[What you should do]: Without its pictures, the listing below is to be transcribed exactly.

[Task material]:
++++++++++
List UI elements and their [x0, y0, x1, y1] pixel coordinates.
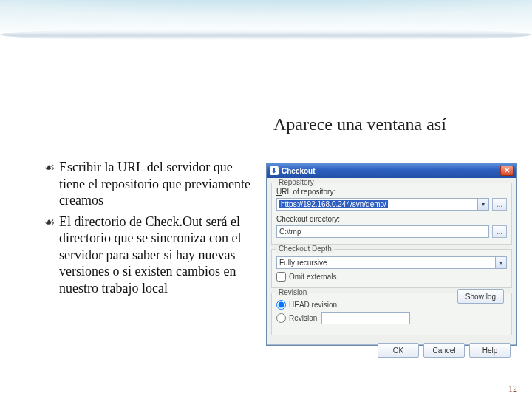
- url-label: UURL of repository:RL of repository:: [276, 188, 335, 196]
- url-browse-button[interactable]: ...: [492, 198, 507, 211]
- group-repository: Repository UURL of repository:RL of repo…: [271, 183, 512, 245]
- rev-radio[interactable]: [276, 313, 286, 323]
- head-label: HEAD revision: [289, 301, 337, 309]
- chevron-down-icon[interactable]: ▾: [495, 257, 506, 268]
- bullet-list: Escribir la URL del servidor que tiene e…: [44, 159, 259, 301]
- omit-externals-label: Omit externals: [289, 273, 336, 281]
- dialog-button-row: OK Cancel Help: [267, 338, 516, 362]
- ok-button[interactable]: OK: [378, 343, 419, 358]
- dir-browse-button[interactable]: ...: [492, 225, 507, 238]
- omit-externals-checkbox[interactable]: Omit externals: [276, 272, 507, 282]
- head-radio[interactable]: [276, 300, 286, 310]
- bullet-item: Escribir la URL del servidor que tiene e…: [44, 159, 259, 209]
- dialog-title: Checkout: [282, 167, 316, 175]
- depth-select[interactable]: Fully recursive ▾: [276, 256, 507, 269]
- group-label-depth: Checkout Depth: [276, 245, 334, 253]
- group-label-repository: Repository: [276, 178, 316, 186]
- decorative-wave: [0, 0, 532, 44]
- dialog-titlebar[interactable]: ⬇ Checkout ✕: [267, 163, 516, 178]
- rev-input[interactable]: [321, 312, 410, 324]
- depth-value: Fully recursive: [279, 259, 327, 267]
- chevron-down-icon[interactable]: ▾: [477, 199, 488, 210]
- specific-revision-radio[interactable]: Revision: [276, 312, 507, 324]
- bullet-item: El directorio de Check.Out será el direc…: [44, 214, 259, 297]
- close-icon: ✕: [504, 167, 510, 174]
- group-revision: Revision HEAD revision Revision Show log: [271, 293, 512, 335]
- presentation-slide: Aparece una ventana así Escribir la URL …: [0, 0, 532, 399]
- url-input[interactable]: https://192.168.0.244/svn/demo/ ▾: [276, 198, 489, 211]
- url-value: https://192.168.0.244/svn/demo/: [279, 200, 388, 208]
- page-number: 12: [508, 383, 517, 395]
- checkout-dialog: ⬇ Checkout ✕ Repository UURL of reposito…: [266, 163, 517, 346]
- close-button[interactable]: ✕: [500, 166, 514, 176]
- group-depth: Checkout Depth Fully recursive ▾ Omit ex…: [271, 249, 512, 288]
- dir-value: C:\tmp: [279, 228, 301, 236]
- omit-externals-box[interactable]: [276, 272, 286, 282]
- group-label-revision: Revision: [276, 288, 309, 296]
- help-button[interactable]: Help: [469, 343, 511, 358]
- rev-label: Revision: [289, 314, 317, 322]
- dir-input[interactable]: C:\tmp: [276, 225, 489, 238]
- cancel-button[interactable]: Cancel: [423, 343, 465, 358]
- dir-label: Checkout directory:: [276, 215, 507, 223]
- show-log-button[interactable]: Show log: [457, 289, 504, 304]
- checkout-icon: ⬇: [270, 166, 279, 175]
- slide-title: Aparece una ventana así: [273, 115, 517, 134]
++++++++++
[Answer box]:
List UI elements and their [x0, y0, x1, y1] pixel coordinates.
- url-label: UURL of repository:RL of repository:: [276, 188, 335, 196]
- url-browse-button[interactable]: ...: [492, 198, 507, 211]
- group-repository: Repository UURL of repository:RL of repo…: [271, 183, 512, 245]
- rev-radio[interactable]: [276, 313, 286, 323]
- head-label: HEAD revision: [289, 301, 337, 309]
- chevron-down-icon[interactable]: ▾: [495, 257, 506, 268]
- bullet-list: Escribir la URL del servidor que tiene e…: [44, 159, 259, 301]
- omit-externals-label: Omit externals: [289, 273, 336, 281]
- dialog-button-row: OK Cancel Help: [267, 338, 516, 362]
- ok-button[interactable]: OK: [378, 343, 419, 358]
- dir-browse-button[interactable]: ...: [492, 225, 507, 238]
- omit-externals-checkbox[interactable]: Omit externals: [276, 272, 507, 282]
- head-radio[interactable]: [276, 300, 286, 310]
- bullet-item: Escribir la URL del servidor que tiene e…: [44, 159, 259, 209]
- dialog-title: Checkout: [282, 167, 316, 175]
- depth-select[interactable]: Fully recursive ▾: [276, 256, 507, 269]
- group-label-depth: Checkout Depth: [276, 245, 334, 253]
- group-label-repository: Repository: [276, 178, 316, 186]
- decorative-wave: [0, 0, 532, 44]
- dialog-titlebar[interactable]: ⬇ Checkout ✕: [267, 163, 516, 178]
- rev-input[interactable]: [321, 312, 410, 324]
- depth-value: Fully recursive: [279, 259, 327, 267]
- chevron-down-icon[interactable]: ▾: [477, 199, 488, 210]
- specific-revision-radio[interactable]: Revision: [276, 312, 507, 324]
- bullet-item: El directorio de Check.Out será el direc…: [44, 214, 259, 297]
- close-icon: ✕: [504, 167, 510, 174]
- group-revision: Revision HEAD revision Revision Show log: [271, 293, 512, 335]
- presentation-slide: Aparece una ventana así Escribir la URL …: [0, 0, 532, 399]
- url-input[interactable]: https://192.168.0.244/svn/demo/ ▾: [276, 198, 489, 211]
- url-value: https://192.168.0.244/svn/demo/: [279, 200, 388, 208]
- page-number: 12: [508, 383, 517, 395]
- checkout-dialog: ⬇ Checkout ✕ Repository UURL of reposito…: [266, 163, 517, 346]
- close-button[interactable]: ✕: [500, 166, 514, 176]
- group-depth: Checkout Depth Fully recursive ▾ Omit ex…: [271, 249, 512, 288]
- dir-value: C:\tmp: [279, 228, 301, 236]
- omit-externals-box[interactable]: [276, 272, 286, 282]
- group-label-revision: Revision: [276, 288, 309, 296]
- help-button[interactable]: Help: [469, 343, 511, 358]
- rev-label: Revision: [289, 314, 317, 322]
- dir-input[interactable]: C:\tmp: [276, 225, 489, 238]
- cancel-button[interactable]: Cancel: [423, 343, 465, 358]
- dir-label: Checkout directory:: [276, 215, 507, 223]
- show-log-button[interactable]: Show log: [457, 289, 504, 304]
- checkout-icon: ⬇: [270, 166, 279, 175]
- slide-title: Aparece una ventana así: [273, 115, 517, 134]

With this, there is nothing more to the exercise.